By Ayse Humeyra Atilgan
Turkey has condemned "provocative demonstrations" organized by PKK sympathizers across Europe on Sunday night, which included the occupation of a French news agency.
"We strongly condemn the fact that a blind eye was turned … to simultaneous and provocative demonstrations held by … members of the terrorist organization PKK yesterday [Oct. 15] evening in various cities of Europe," the country's foreign ministry said on Monday.
One group of protestors stormed the headquarters of Agence France-Presse (AFP) in Paris, chanting slogans and carrying banners depicting Abdullah Ocalan, the PKK leader currently in jail in Turkey for terrorist offences.
A banner of Ocalan was hung from AFP’s building.

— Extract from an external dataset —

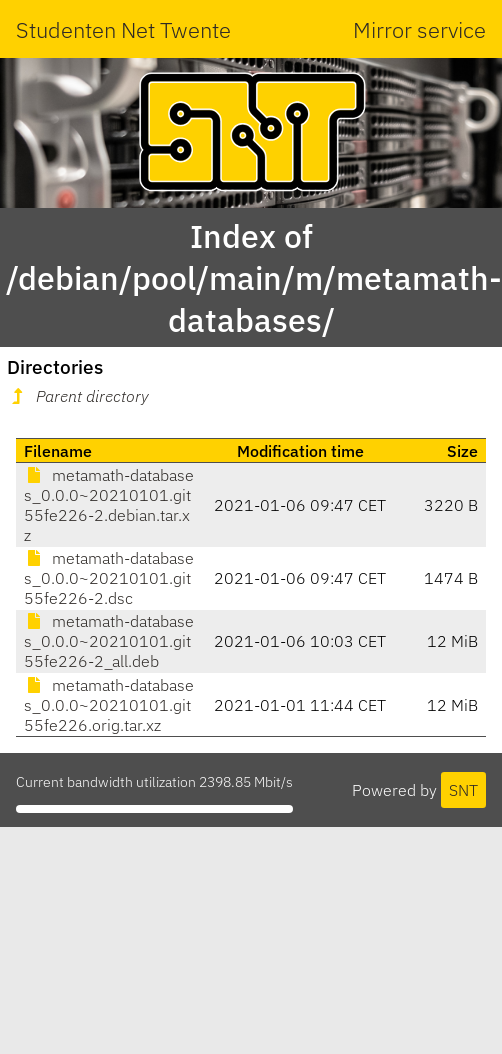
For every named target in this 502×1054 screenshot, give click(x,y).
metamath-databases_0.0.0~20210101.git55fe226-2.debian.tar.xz (109, 505)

Protestors only left after over an hour of chanting and a meeting with the agency’s editors.
"It is noteworthy that during some of these demonstrations, public buildings were raided by a terrorist organization, listed as such by the European Union," the Turkish ministry statement added.
"The fact that this terror organization was allowed to make its propaganda and use its symbols is a clear indication as to how PKK terrorism is gaining strength day by day in Europe."
According to the statement, PKK backers were "able to organize these events simultaneously as a result of tolerance shown in Europe".
The PKK is classified as a terrorist organization by Turkey, the U.S. and the EU.
Turkey has long complained that despite the PKK’s banned status, European countries allow it to operate with impunity on their soil.
For more than 30 years, the PKK has waged a terror campaign against Turkey leading to the deaths of more than 40,000 people -- security forces and civilians alike -- including more than 1,200 since July 2015 alone.
"On this occasion, we once again remind our counterparts that taking necessary measures against [the] PKK is of vital importance not just for the security of Turkey but for theirs as well," the foreign ministry statement added.
Turkey has said the ambassadors of those countries where demonstrations were held would be summoned to the foreign ministry "to express our reaction in view of these events".